● Work order
Retype the whole listing, please, keeping every line exact and dropping the pictures.

● Available data

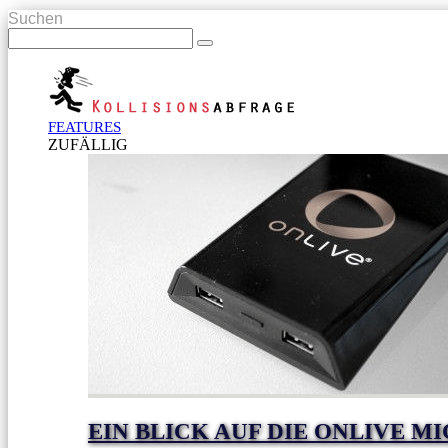
Suchen
FEATURES
ZUFÄLLIG
EIN BLICK AUF DIE ONLIVE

● Written reply
Suchen
FEATURES
ZUFÄLLIG
EIN BLICK AUF DIE ONLIVE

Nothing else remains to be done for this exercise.